Todo se había organizado para su viaje desde días anteriores. Las gemelas tenían dieciocho años y el día había llegado. Aunque estuviesen guardando los últimos recursos en sus macutos, todavía les costaba hacerse a la idea de que en verdad iban a partir.
Sansce se ceñía la capa a la espalda cuando notó la presencia de alguien más. Al alzar la mirada se topó, no con el chico flaco que conoció, si no con un muchacho fuerte y apuesto que la observaba desde el marco de la puerta.
-No quiero que te vayas-murmuró Sato. Sansce lo miró con cariño.
-Yo tampoco deseo irme, pero he de hacerlo-respondió. Dejó las cosas en la cama que, sabía, quedaría vacía para siempre y se plantó delante de Sato. Sin decir nada, le echó los brazos al cuello.
El joven se limitó a abrazarla de vuelta y solo cuando ella se separó dijo:
-Para mí, ustedes serán siempre las gemelas Sansce y Okono. No importa como la profecía las haga llamar.
Sansce sonrió con dulzura.
-Vamos ya, nos están esperando.
Encontró a Okono en la entrada, a un lado de dos magníficos corceles que el Monje había conseguido para su viaje. La mirada de su hermana era decidida, pero Sansce la conocía demasiado bien como para detectar un brillo de pánico en las pupilas. Sansce se puso al lado de Okono.
Sato se colocó delante de Okono y el Monje delante de Sansce. Okono aún no se había despedido de Sato, no como ella deseaba y sentía un agujero en el pecho al saber que sería la última vez que lo vería a él y al maestro que tuvo por once años. ¿Porqué Sato no había ido aquella mañana a despedirla?
Sin embargo lo que hicieron los dos, las dejó en blanco, despejando cualquier pensamiento. Tanto el monje como el muchacho postraron una rodilla en el suelo e inclinaron la cabeza.
-Ha llegado el momento-anunció el monje-. Ya no seré su maestro. Les enseñé cuánto había en mis manos, pero sé de sobra que ningún conocimiento que pueda ofrecerles, se compararía con el poder que hay dentro de ustedes. Vivan las guerreras de la profecía.
-Vivan las hermanas Deltaff-dijo entonces Sato alzando la mirada hacia Okono. Sólo hacia ella. El muchacho tomó la mano de la joven y la besó con sutileza.

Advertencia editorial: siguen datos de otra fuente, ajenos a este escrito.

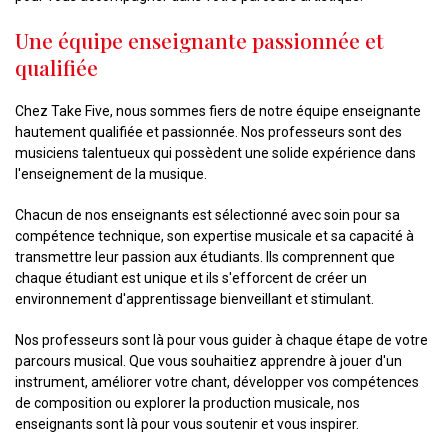
Une équipe enseignante passionnée et
qualifiée
Chez Take Five, nous sommes fiers de notre équipe enseignante
hautement qualifiée et passionnée. Nos professeurs sont des
musiciens talentueux qui possèdent une solide expérience dans
l'enseignement de la musique.
Chacun de nos enseignants est sélectionné avec soin pour sa
compétence technique, son expertise musicale et sa capacité à
transmettre leur passion aux étudiants. Ils comprennent que
chaque étudiant est unique et ils s'efforcent de créer un
environnement d'apprentissage bienveillant et stimulant.
Nos professeurs sont là pour vous guider à chaque étape de votre
parcours musical. Que vous souhaitiez apprendre à jouer d'un
instrument, améliorer votre chant, développer vos compétences
de composition ou explorer la production musicale, nos
enseignants sont là pour vous soutenir et vous inspirer.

Era un momento increíblemente solemne y entonces las hermanas cayeron en cuenta, tal vez por primera vez en toda su vida, sobre quiénes eran de verdad.
Cuando Sato soltó su mano para ponerse de pie y ayudarla a montar, Okono no tenía palabras para despedirse. Así que se limitó a dejar que el joven la tomara de la cintura para montarla en su corcel negro, que contrastaba enormemente con su cabello blanco como la nieve. Sansce subió en el suyo y tras un último vistazo hacia su hogar, espolearon sus caballos para ir en busca de lo que era, probablemente, su sentencia de muerte.